Film in 2016: A look ahead
From Star Wars to Spectre to Jurassic World, the box-office tills in 2015 have rarely stopped a-chinging.
Records tumbled like ninepins as cinemas bruised by 2014's lacklustre takings got the perfect pick-me-up: namely, one must-see blockbuster after another.
There's little doubt this year will be the most lucrative on record in terms of grosses and ticket sales. The question now is whether 2016 has enough in its locker to match it.
The answer? Probably not - though there are still more than enough so-called "tentpole" releases to keep exhibitors, distributors and cinema chains comfortably out of the poorhouse.
In terms of box-office behemoths, it's hard to look beyond 25 March and Batman v Superman: Dawn of Justice, the eagerly anticipated, long-delayed face-off between the Caped Crusader and the Man of Steel.

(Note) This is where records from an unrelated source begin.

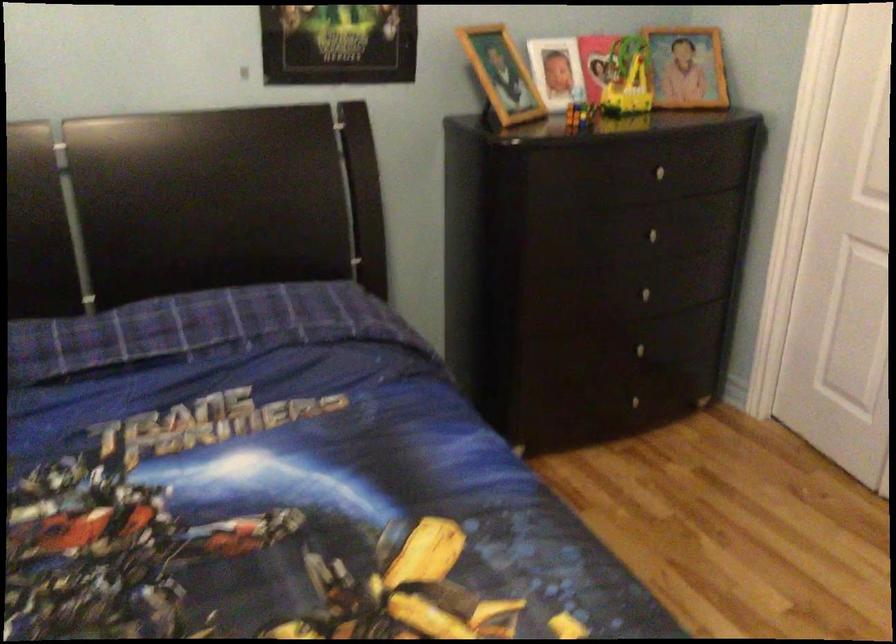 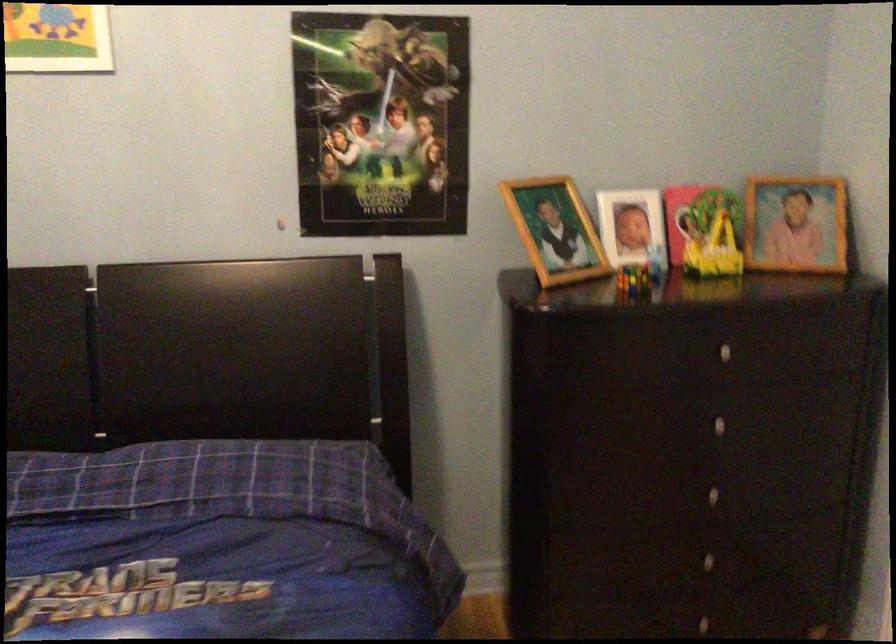 What movement of the cameraman would produce the second image?

The cameraman walked toward right, forward. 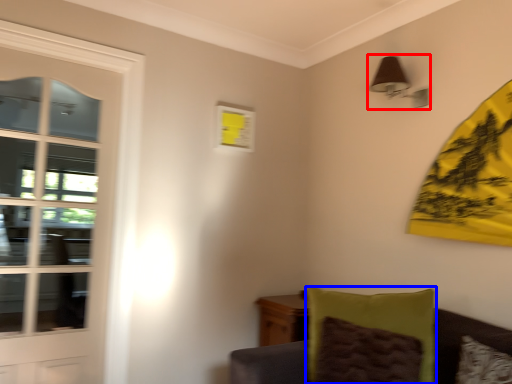 Question: Which object appears farthest to the camera in this image, light fixture (highlighted by a red box) or pillow (highlighted by a blue box)?

Choices:
 (A) light fixture
 (B) pillow

Answer: (A) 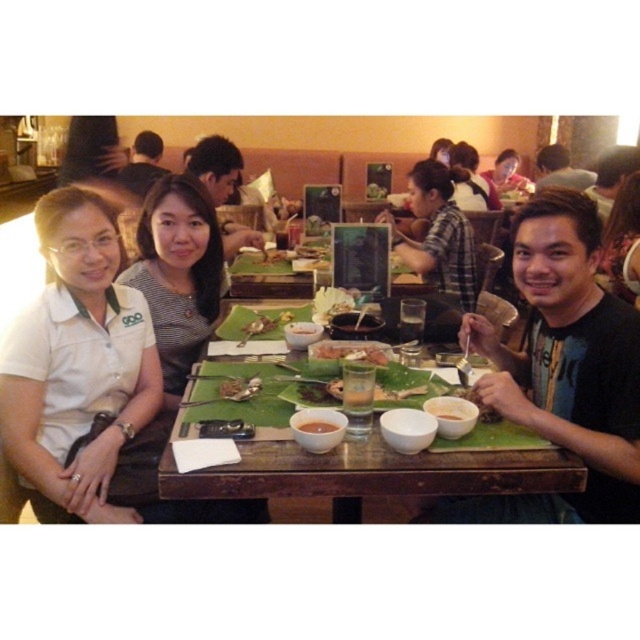 Between white matte shirt at upper left and dark brown hair at upper left, which one appears on the right side from the viewer's perspective?

white matte shirt at upper left is more to the right.

Is white matte shirt at upper left taller than dark brown hair at upper left?

Yes, white matte shirt at upper left is taller than dark brown hair at upper left.

Where is `white matte shirt at upper left`? white matte shirt at upper left is located at coordinates (76, 364).

Find the location of a particular element. The image size is (640, 640). brown matte meat at center is located at coordinates (349, 352).

The width and height of the screenshot is (640, 640). Describe the element at coordinates (349, 352) in the screenshot. I see `brown matte meat at center` at that location.

At what (x,y) coordinates should I click in order to perform the action: click on brown matte meat at center. Please return your answer as a coordinate pair (x, y). Looking at the image, I should click on (349, 352).

Consider the image. Is brown matte meat at center bigger than matte pink shirt at upper center?

No, brown matte meat at center is not bigger than matte pink shirt at upper center.

Is point (324, 340) less distant than point (502, 176)?

Yes, it is.

The height and width of the screenshot is (640, 640). Find the location of `brown matte meat at center`. brown matte meat at center is located at coordinates (349, 352). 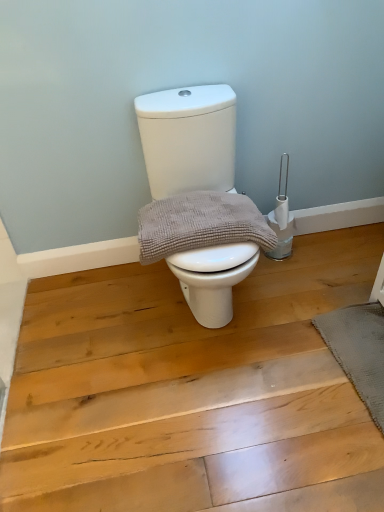 Question: From a real-world perspective, relative to white glossy toilet at center, is gray textured towel at center vertically above or below?

Choices:
 (A) below
 (B) above

Answer: (B)

Question: In terms of size, does gray textured towel at center appear bigger or smaller than white glossy toilet at center?

Choices:
 (A) big
 (B) small

Answer: (B)

Question: Considering the real-world distances, which object is farthest from the gray textured bath mat at lower right?

Choices:
 (A) white glossy toilet at center
 (B) gray textured towel at center

Answer: (A)

Question: Estimate the real-world distances between objects in this image. Which object is farther from the white glossy toilet at center?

With Wonder Woman and Lex Luthor also along for the ride, Zack Snyder's film is a powerful statement of intent from DC Comics, who also have Suicide Squad - a vehicle for its potent stable of comic-book villains - lined up for a 5 August release.
Marvel Entertainment, DC's fiercest rival, will be hoping its lucky streak continues with Captain America: Civil War (29 April), especially with the new Spider-Man - teenaged Brit Tom Holland - joining the ranks of the all-conquering Avengers.
They will also be hoping the same audiences who flocked to see Robert Downey Jr's Iron Man will be just as happy to watch Benedict Cumberbatch cast spells in Doctor Strange (28 November) in the Sherlock star's new guise as the so-called "Sorcerer Supreme".
With additional outings for vigilante Deadpool (4 February), mutant card-sharp Gambit (7 October) and the rest of the latter's brethren in X-Men: Apocalypse (19 May), comic-book aficionados will be more than sated over the next 12 months.
As this year's Fantastic Four reboot showed, though, superhero films are no longer a sure thing - especially in a marketplace where they are increasingly becoming the rule rather than the exception.
On the subject of the fantastic, you might already be aware of Fantastic Beasts and Where to Find Them (18 November), a return to the Harry Potter universe that will introduce Eddie Redmayne as curious wizard Newt Scamander.
Warner Bros are so confident of the spin-off's success that it has already green-lit two sequels, set for release in 2018 and 2020 respectively.
Star Wars will have a spin-off of its own in December with the release of Rogue One, a prequel of sorts that will dramatise events briefly referred to in the 1977 film that started the franchise.
For those who prefer their sequels a little less brain-taxing, the year will also see returns for Ben Stiller's Derek Zoolander (19 February), Renee Zellweger's Bridget Jones (16 September), Matt Damon's Jason Bourne (29 July), and the crew of the Starship Enterprise in Star Trek Beyond (22 July).
Sequels, it appears, come in all shapes and sizes, be they pugilistic (Rocky continuation Creed, 15 January), dystopian (The Divergent Series: Allegiant, 11 March), phantasmagorical (Alice Through the Looking Glass, 27 May) or belated (Independence Day: Resurgence, 24 June).
The world of animation, meanwhile, has sequels of its own in the form of Kung Fu Panda 3 (11 March), Ice Age: Collision Course (15 July) and Pixar's Finding Dory (29 July).
This will be a year, in short, in which pretty much every multiplex-bound title seeking to separate us from our hard-earned will have some form of brand awareness or pre-existing cultural association.
These days you can make a movie out of anything, from a computer game (Angry Birds, Assassin's Creed) to a TV series (Absolutely Fabulous, Dad's Army) to - whatever next? - a classic or best-selling novel (The Jungle Book, The Girl on the Train).
You can even make a new movie by re-tooling an old one. Witness the conspicuously Keanu Reeves-less Point Break (12 February), the all-female Ghostbusters (15 July) and Disney's new version of Pete's Dragon (12 August).
Then again, if they can remake Ben Hur (12 August) and The Magnificent Seven (23 September), they can virtually remake anything.